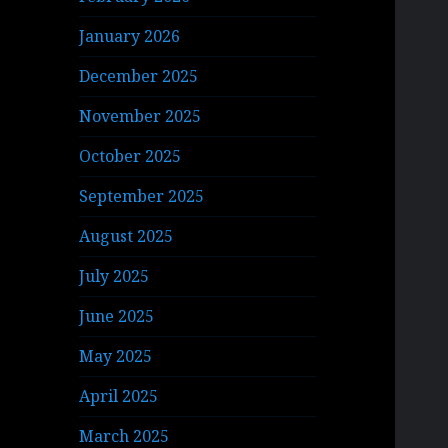
January 2026
December 2025
November 2025
October 2025
September 2025
August 2025
July 2025
June 2025
May 2025
April 2025
March 2025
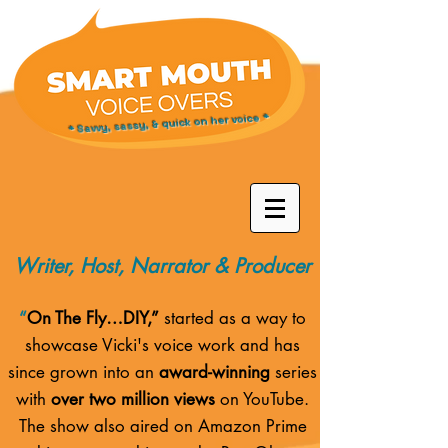
* Savvy, sassy, & quick on her voice *
Writer, Host, Narrator & Producer
“
On The Fly…DIY,”
started as a way to
showcase Vicki's voice work and has
since grown into an
award-winning
series
with
over two million views
on YouTube.
The show also aired on
Amazon Prime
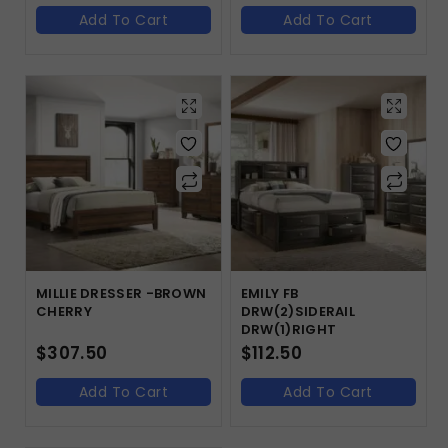
Add To Cart
Add To Cart
MILLIE DRESSER -BROWN
EMILY FB
CHERRY
DRW(2)SIDERAIL
DRW(1)RIGHT
$
307.50
$
112.50
Add To Cart
Add To Cart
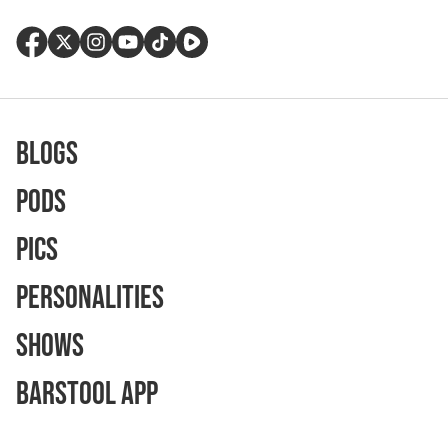
Blogs
Pods
Pics
Personalities
Shows
Barstool App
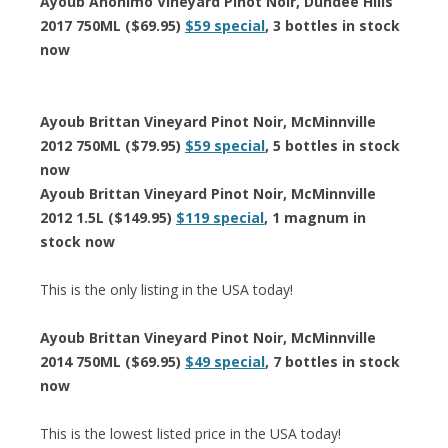
Ayoub Anonimo Vineyard Pinot Noir, Dundee Hills
2017 750ML ($69.95)
$59 special
, 3 bottles in stock
now
Ayoub Brittan Vineyard Pinot Noir, McMinnville
2012 750ML ($79.95)
$59 special
, 5 bottles in stock
now
Ayoub Brittan Vineyard Pinot Noir, McMinnville
2012 1.5L ($149.95)
$119 special
, 1 magnum in
stock now
This is the only listing in the USA today!
Ayoub Brittan Vineyard Pinot Noir, McMinnville
2014 750ML ($69.95)
$49 special
, 7 bottles in stock
now
This is the lowest listed price in the USA today!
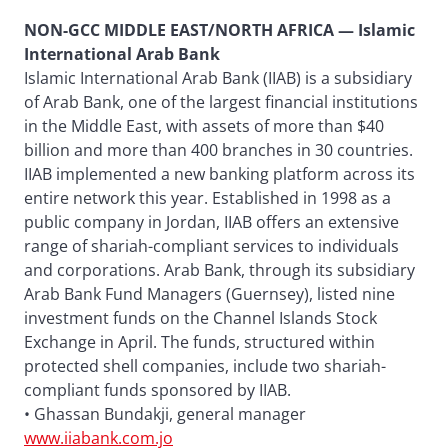
NON-GCC MIDDLE EAST/NORTH AFRICA — Islamic
International Arab Bank
Islamic International Arab Bank (IIAB) is a subsidiary
of Arab Bank, one of the largest financial institutions
in the Middle East, with assets of more than $40
billion and more than 400 branches in 30 countries.
IIAB implemented a new banking platform across its
entire network this year. Established in 1998 as a
public company in Jordan, IIAB offers an extensive
range of shariah-compliant services to individuals
and corporations. Arab Bank, through its subsidiary
Arab Bank Fund Managers (Guernsey), listed nine
investment funds on the Channel Islands Stock
Exchange in April. The funds, structured within
protected shell companies, include two shariah-
compliant funds sponsored by IIAB.
• Ghassan Bundakji, general manager
www.iiabank.com.jo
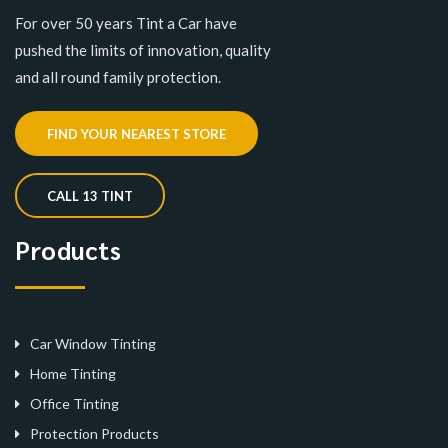
For over 50 years Tint a Car have
pushed the limits of innovation, quality
and all round family protection.
FIND YOUR NEAREST STORE
CALL 13 TINT
Products
Car Window Tinting
Home Tinting
Office Tinting
Protection Products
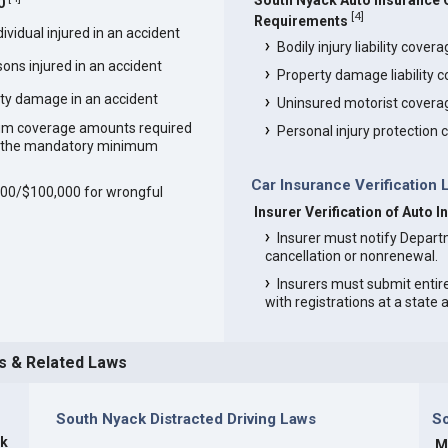
South Nyack Auto Insurance
0
[
4
]
Requirements
vidual injured in an accident
Bodily injury liability cover
ons injured in an accident
Property damage liability 
ty damage in an accident
Uninsured motorist covera
um coverage amounts required
Personal injury protection
an the mandatory minimum
Car Insurance Verification
,000/$100,000 for wrongful
Insurer Verification of Auto 
Insurer must notify Depart
cancellation or nonrenewal.
Insurers must submit entir
with registrations at a state
s & Related Laws
South Nyack Distracted Driving Laws
S
ck
M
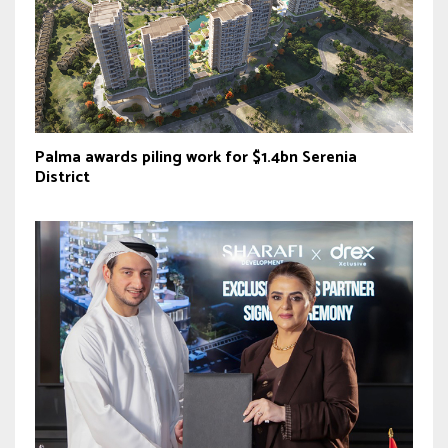
Palma awards piling work for $1.4bn Serenia
District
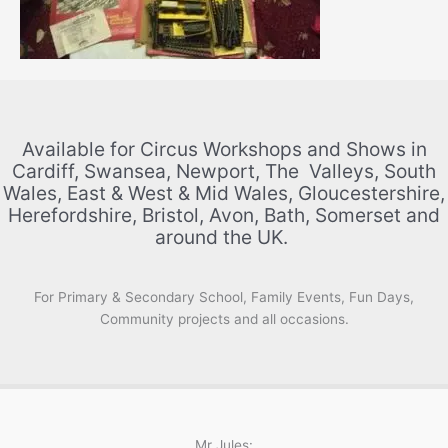
Available for Circus Workshops and Shows in
Cardiff, Swansea, Newport, The Valleys, South
Wales, East & West & Mid Wales, Gloucestershire,
Herefordshire, Bristol, Avon, Bath, Somerset and
around the UK.
For Primary & Secondary School, Family Events, Fun Days,
Community projects and all occasions.
Mr Jules:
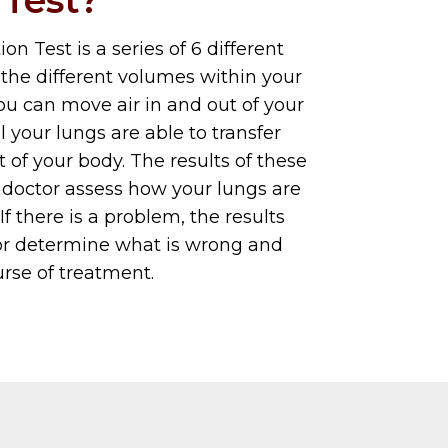
n Test is a series of 6 different
the different volumes within your
ou can move air in and out of your
 your lungs are able to transfer
t of your body. The results of these
 doctor assess how your lungs are
 If there is a problem, the results
tor determine what is wrong and
rse of treatment.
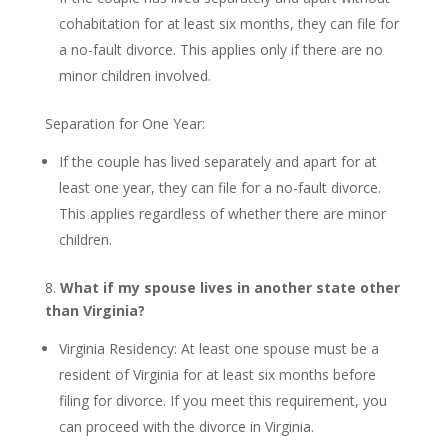
cohabitation for at least six months, they can file for
a no-fault divorce. This applies only if there are no
minor children involved.
Separation for One Year:
If the couple has lived separately and apart for at
least one year, they can file for a no-fault divorce.
This applies regardless of whether there are minor
children.
8.
What if my spouse lives in another state other
than Virginia?
Virginia Residency: At least one spouse must be a
resident of Virginia for at least six months before
filing for divorce. If you meet this requirement, you
can proceed with the divorce in Virginia.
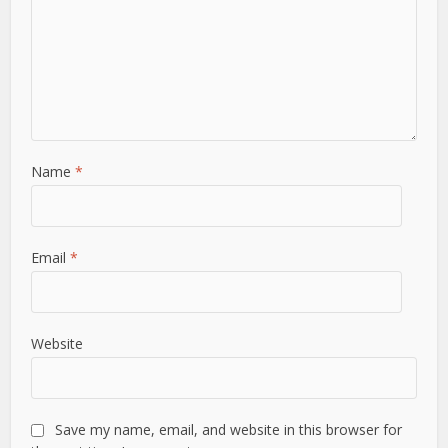
Name
*
Email
*
Website
Save my name, email, and website in this browser for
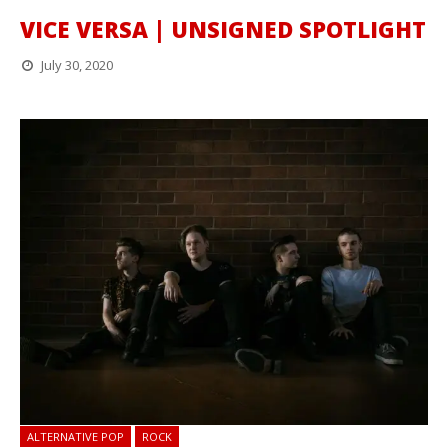
VICE VERSA | UNSIGNED SPOTLIGHT
July 30, 2020
ALTERNATIVE POP
ROCK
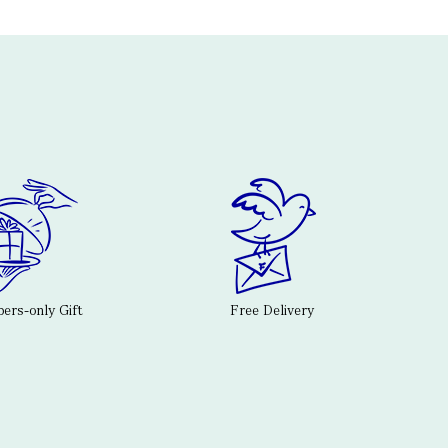
rs-only Gift
Free Delivery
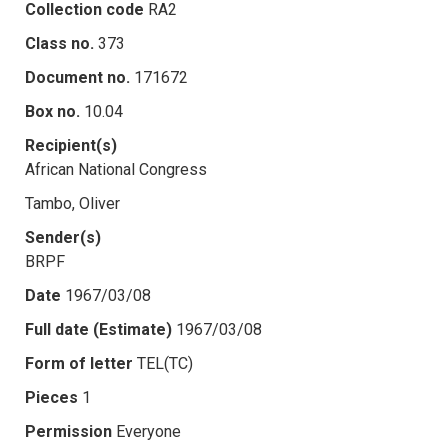
Collection code
RA2
Class no.
373
Document no.
171672
Box no.
10.04
Recipient(s)
African National Congress
Tambo, Oliver
Sender(s)
BRPF
Date
1967/03/08
Full date (Estimate)
1967/03/08
Form of letter
TEL(TC)
Pieces
1
Permission
Everyone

PROBLEM REQUIREMENTS
What you return should be only the exact lines from the top of the entries through the line with "This is the lowest", minus the pictures.

REPLY TO THE TASK
January 2026
December 2025
November 2025
October 2025
September 2025
August 2025
July 2025
June 2025
May 2025
April 2025
March 2025
* Savvy, sassy, & quick on her voice *
Writer, Host, Narrator & Producer
“
On The Fly…DIY,”
started as a way to
showcase Vicki's voice work and has
since grown into an
award-winning
series
with
over two million views
on YouTube.
The show also aired on
Amazon Prime
Add To Cart
Add To Cart
MILLIE DRESSER -BROWN
EMILY FB
CHERRY
DRW(2)SIDERAIL
DRW(1)RIGHT
$
307.50
$
112.50
Add To Cart
Add To Cart
Blogs
Pods
Pics
Personalities
Shows
Barstool App
Ayoub Anonimo Vineyard Pinot Noir, Dundee Hills
2017 750ML ($69.95)
$59 special
, 3 bottles in stock
now
Ayoub Brittan Vineyard Pinot Noir, McMinnville
2012 750ML ($79.95)
$59 special
, 5 bottles in stock
now
Ayoub Brittan Vineyard Pinot Noir, McMinnville
2012 1.5L ($149.95)
$119 special
, 1 magnum in
stock now
This is the only listing in the USA today!
Ayoub Brittan Vineyard Pinot Noir, McMinnville
2014 750ML ($69.95)
$49 special
, 7 bottles in stock
now
This is the lowest listed price in the USA today!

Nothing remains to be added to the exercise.